WORK REQUEST » Look through the entries. Copy each line that has the word "page".

SOURCE DATA »
________
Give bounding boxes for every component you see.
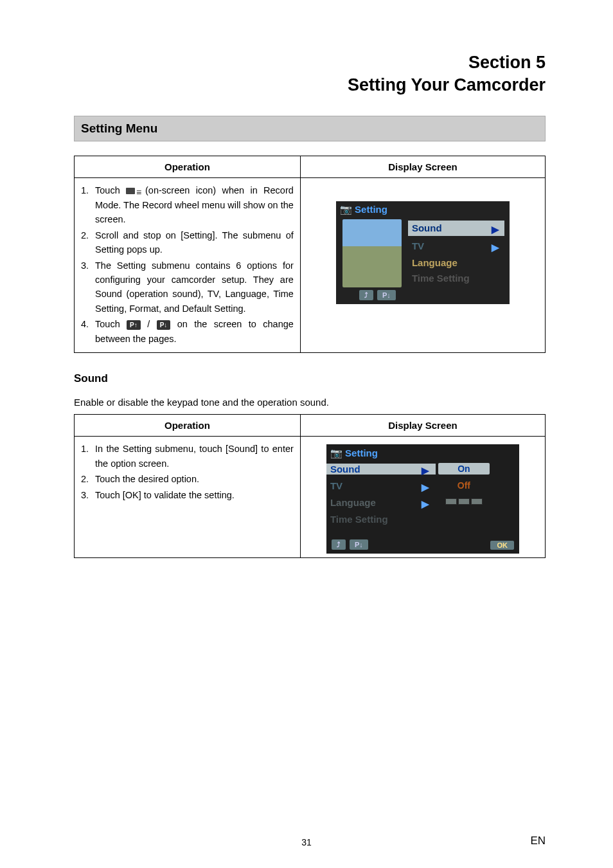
display-cell: 📷 Setting Sound▶ On TV▶ Off Language▶ [300, 437, 545, 558]
flag-icon [458, 498, 470, 505]
list-item: 1. In the Setting submenu, touch [Sound]… [81, 442, 294, 471]
table-sound: Operation Display Screen 1. In the Setti… [74, 414, 546, 558]
section-line: Section 5 [468, 53, 546, 72]
list-item: 3. The Setting submenu contains 6 option… [81, 258, 294, 316]
page-down-button[interactable]: P↓ [350, 539, 368, 550]
screen-title: 📷 Setting [326, 444, 519, 460]
screen-footer: P↓ [359, 290, 396, 300]
flag-icon [471, 498, 483, 505]
option-row-language[interactable]: Language▶ [326, 494, 519, 511]
title-line: Setting Your Camcorder [348, 75, 546, 95]
table-setting-menu: Operation Display Screen 1. Touch (on-sc… [74, 156, 546, 353]
option-value-on[interactable]: On [438, 463, 490, 475]
menu-item-language[interactable]: Language [408, 255, 504, 271]
th-display: Display Screen [300, 415, 545, 437]
step-number: 3. [81, 258, 95, 316]
list-item: 1. Touch (on-screen icon) when in Record… [81, 183, 294, 226]
step-number: 1. [81, 442, 95, 471]
list-item: 3. Touch [OK] to validate the setting. [81, 488, 294, 502]
page: Section 5 Setting Your Camcorder Setting… [0, 0, 613, 868]
screen-footer-left: P↓ [332, 539, 368, 550]
flag-icon [445, 498, 457, 505]
operation-cell: 1. Touch (on-screen icon) when in Record… [75, 178, 301, 353]
step-text: The Setting submenu contains 6 options f… [95, 258, 294, 316]
back-button[interactable] [359, 290, 373, 300]
chevron-right-icon: ▶ [422, 498, 429, 510]
list-item: 4. Touch P↑ / P↓ on the screen to change… [81, 317, 294, 346]
step-text: Scroll and stop on [Setting]. The submen… [95, 228, 294, 257]
option-row-sound[interactable]: Sound▶ On [326, 460, 519, 477]
step-text: Touch P↑ / P↓ on the screen to change be… [95, 317, 294, 346]
list-item: 2. Touch the desired option. [81, 472, 294, 486]
display-screen-sound: 📷 Setting Sound▶ On TV▶ Off Language▶ [326, 444, 519, 554]
step-text: In the Setting submenu, touch [Sound] to… [95, 442, 294, 471]
menu-item-tv[interactable]: TV▶ [408, 239, 504, 254]
display-screen-setting: 📷 Setting Sound▶ TV▶ Language Time Setti… [336, 201, 510, 304]
option-row-tv[interactable]: TV▶ Off [326, 477, 519, 494]
page-up-icon: P↑ [127, 320, 141, 330]
sound-description: Enable or disable the keypad tone and th… [74, 397, 546, 408]
screen-footer-right: OK [490, 539, 514, 550]
step-number: 4. [81, 317, 95, 346]
back-button[interactable] [332, 539, 346, 550]
operation-cell: 1. In the Setting submenu, touch [Sound]… [75, 437, 301, 558]
menu-icon [126, 186, 145, 195]
menu-item-time-setting[interactable]: Time Setting [408, 271, 504, 286]
th-operation: Operation [75, 156, 301, 178]
sound-heading: Sound [74, 372, 546, 385]
screen-title: 📷 Setting [336, 201, 510, 218]
page-down-icon: P↓ [157, 320, 171, 330]
language-flags [438, 498, 490, 507]
step-number: 2. [81, 472, 95, 486]
step-number: 2. [81, 228, 95, 257]
menu-item-sound[interactable]: Sound▶ [408, 221, 504, 236]
list-item: 2. Scroll and stop on [Setting]. The sub… [81, 228, 294, 257]
option-value-off[interactable]: Off [438, 480, 490, 491]
step-text: Touch the desired option. [95, 472, 294, 486]
ok-button[interactable]: OK [490, 541, 514, 550]
chevron-right-icon: ▶ [492, 222, 499, 237]
th-display: Display Screen [300, 156, 545, 178]
page-number: 31 [0, 837, 613, 847]
operation-list: 1. In the Setting submenu, touch [Sound]… [75, 437, 300, 509]
page-down-button[interactable]: P↓ [377, 290, 396, 300]
language-mark: EN [530, 835, 546, 847]
thumbnail-preview [342, 219, 402, 287]
chevron-right-icon: ▶ [422, 465, 429, 476]
step-number: 1. [81, 183, 95, 226]
step-text: Touch [OK] to validate the setting. [95, 488, 294, 502]
th-operation: Operation [75, 415, 301, 437]
display-cell: 📷 Setting Sound▶ TV▶ Language Time Setti… [300, 178, 545, 353]
setting-menu-bar: Setting Menu [74, 116, 546, 141]
option-row-time-setting[interactable]: Time Setting [326, 511, 519, 527]
operation-list: 1. Touch (on-screen icon) when in Record… [75, 178, 300, 352]
step-number: 3. [81, 488, 95, 502]
chevron-right-icon: ▶ [422, 482, 429, 493]
chevron-right-icon: ▶ [492, 240, 499, 255]
section-title: Section 5 Setting Your Camcorder [74, 51, 546, 96]
step-text: Touch (on-screen icon) when in Record Mo… [95, 183, 294, 226]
________
RESPONSE AREA »
page-down-button[interactable]: P↓ [350, 539, 368, 550]
page: Section 5 Setting Your Camcorder Setting… [0, 0, 613, 868]
page-up-icon: P↑ [127, 320, 141, 330]
page-down-icon: P↓ [157, 320, 171, 330]
page-number: 31 [0, 837, 613, 847]
page-down-button[interactable]: P↓ [377, 290, 396, 300]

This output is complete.